Eric Goerisch, Ed’s mentor in luthier work, gave the Mockingbird a sporty
refret with Gibson-type fret wire. Perfect solution! My affair with the
Mockingbird was growing fonder by the day. Until I snatched up my first real USA
B.C. Rich, that is.
3. 1983(?) B.C. Rich Warlock USA.
The Frankensteined White Warlock |
Neckthrough body. Mahogany neck and body.
Rosewood fingerboard with mother of pearl diamond inlays. Original color: gray
and black tiger-strip (?). Refin color: white. Stock pickups: DiMarzio?.
Pickups when acquired: EMG-81 (bridge) and EMG-89 (neck). Original bridge:
Kahler flat-mount tremolo. Bridge when acquired: Floyd Rose double-locking
tremolo with back-route. Tuners when acquired: Gotoh black chrome. Headstock: 6
inline large Firebird-style, non-reverse.
I bought my white B.C. Rich Warlock from
George Ochoa, one of the guitarists in the Christian thrash metal band Deliverance
in 1995. I answered George’s Recycler
ad. He had two Warlocks for sale.
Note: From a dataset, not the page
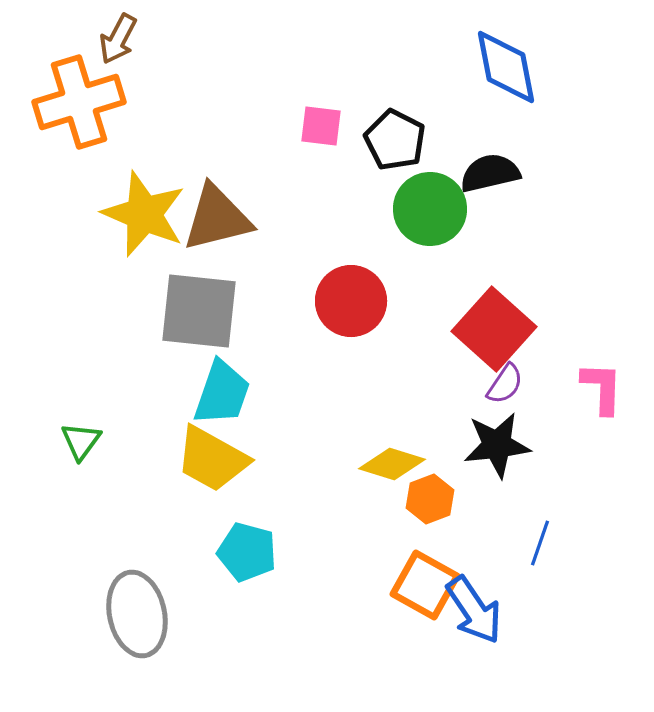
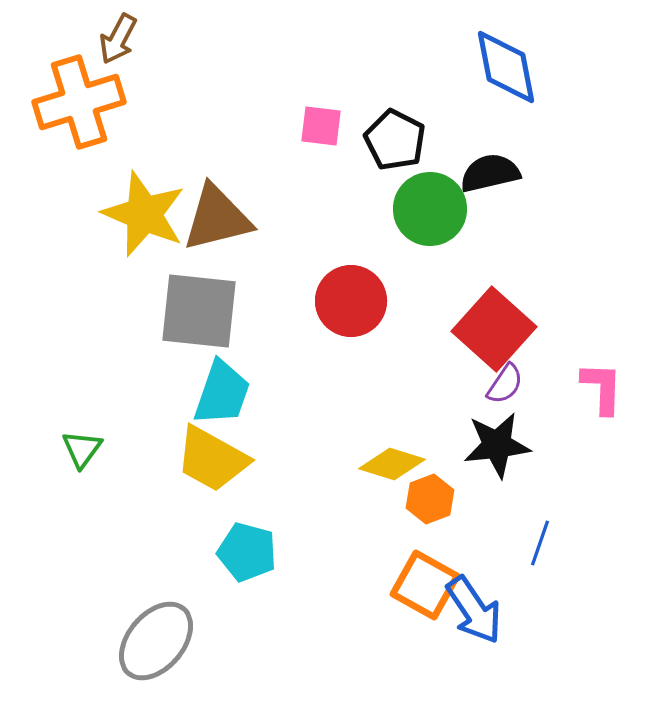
green triangle: moved 1 px right, 8 px down
gray ellipse: moved 19 px right, 27 px down; rotated 52 degrees clockwise
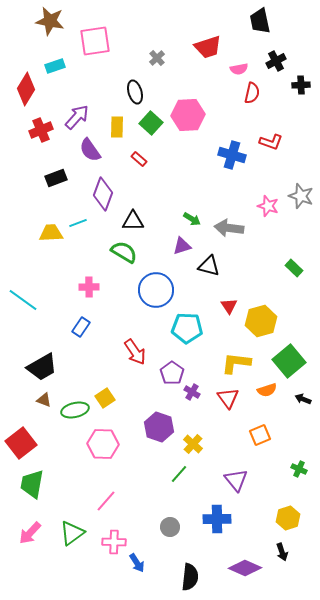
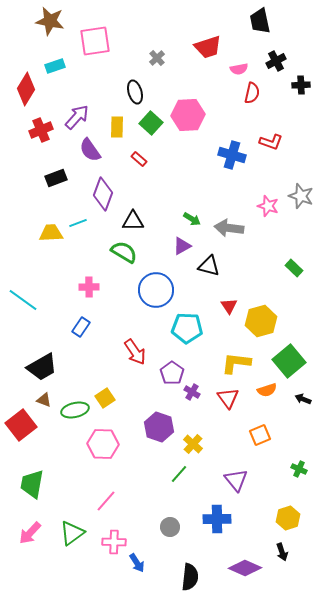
purple triangle at (182, 246): rotated 12 degrees counterclockwise
red square at (21, 443): moved 18 px up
This older, white axe and a late 1980s model
with custom lightning storm graphic. Being more of a traditionalist, I went
vintage. The price was right. It was a love/hate relationship that lasted for several
years. On one hand I couldn’t get enough: it was a heavy slab of mahogany—where
many Warlocks were crafted from lighter/inferior woods like basswood or agathis,
the deep cutaway on the high side allowed for some ultra smooth access to the
upper frets (unlike the Mockingbird with its protruding beak). It was outfitted
with EMG pickups already: an 81 in the bridge and a “dual sound” 89 in the neck
(with a push/pull pot to split the neck pickup for single coil). Clearly there was
a reason George Ochoa was unloading this guitar, though. It had major issues.
Here’s where the hate part comes into play. George told me that he’d taken the
thing over to Bernie Rico Jr. to have the original Kahler flat-mount trem
removed and a back-route to install a new Floyd Rose double-locking trem. While
Bernie Jr. and his team did an admirable job of building my Eagle Archtop
Supreme from late 1998 to early 1999, it’s clear this axe was butchered before anybody
had much experience with floating bridges. George also had the original
tiger-stripe graphic repainted white—the whole axe refinished with heavy
lacquer. One of the annoying issues caused during the refin? Apparently the
neck was sanded too much on the high side. The high E string tended to slip off
the fingerboard if you played high up, like past the 12th fret. But
I was young, and I’d been pining for a USA Warlock for ages, so I snagged it
for $400. I didn’t notice any major issues with tuning or intonation, but
cosmetically there was something very queer about the nut. The Kahler locking clamp
(usually located on the headstock an inch or so above the nut) had been removed
and the original bone nut had been half hacked off. On top of the hacked-away
nut was a black shim (along with a coupla pieces of business card), followed by
a Floyd locking nut clamp. There were tiny cracks in the finish near the nut
where somebody (Bernie Jr.?) had fiddled with removing the bone. Why the hell
did I buy the Warlock if it appeared so butchered, do you ask? It was still
pretty playable and I’m not a gazillionaire. Once my pal Ed Laing refretted it
and modified the string spacing to compensate for the overzealous neck sanding.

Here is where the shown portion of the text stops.